--- What this task involves ---
Copy out exactly the stretch of the listing below that begins at the line containing "the taxation of the digital economy" and ends at the line containing "By Ivan Ozai", and copy nothing outside it.

--- Material for this task ---
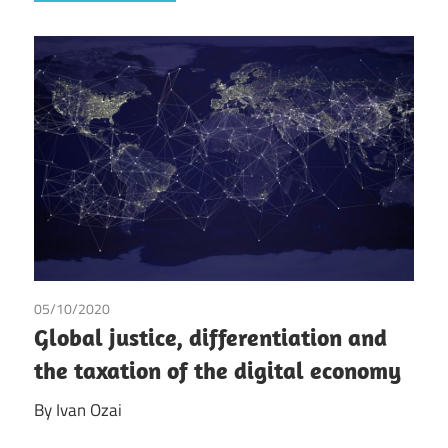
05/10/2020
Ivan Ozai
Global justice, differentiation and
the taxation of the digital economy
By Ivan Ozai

---

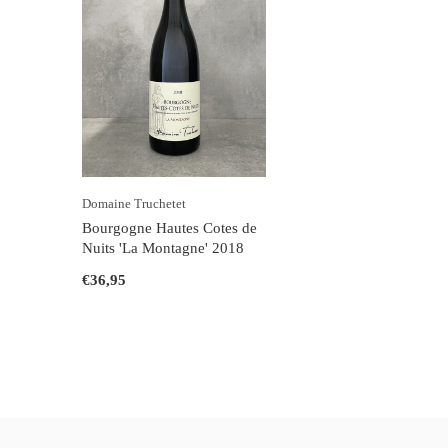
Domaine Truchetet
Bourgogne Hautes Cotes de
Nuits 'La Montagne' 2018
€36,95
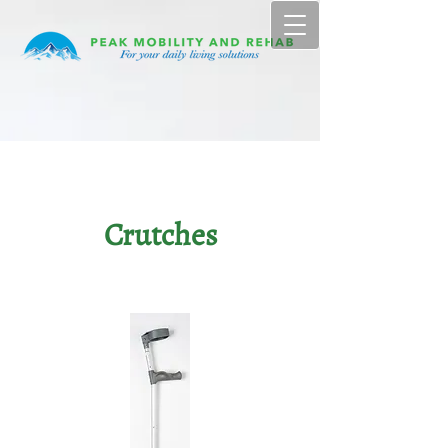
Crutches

--- Written answer ---
the taxation of the digital economy
By Ivan Ozai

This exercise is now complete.